▸ **WHAT YOU HAVE TO DO**:
Using the records below, copy every line that holds the string "cookies".

▸ **SOURCE DATA**:
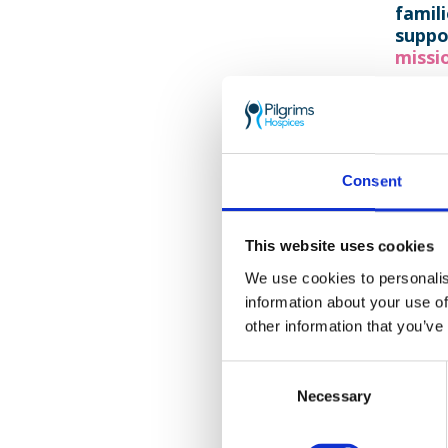
famil
suppo
missio
Despi
grou
our c
Consent
Your 
This website uses cookies
Gende
We use cookies to personalis
information about your use of
other information that you’ve
Her
Consent
Necessary
Selection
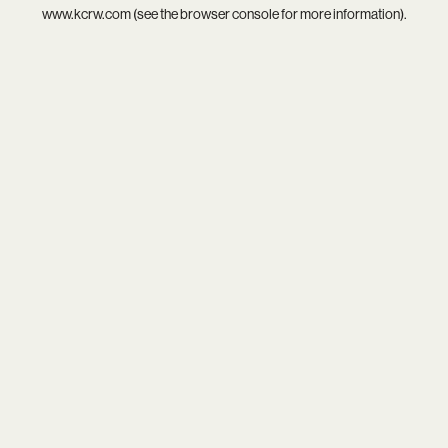
www.kcrw.com
(see the
browser console
for more information).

▸ **RESPONSE AREA**:
This website uses cookies
We use cookies to personalis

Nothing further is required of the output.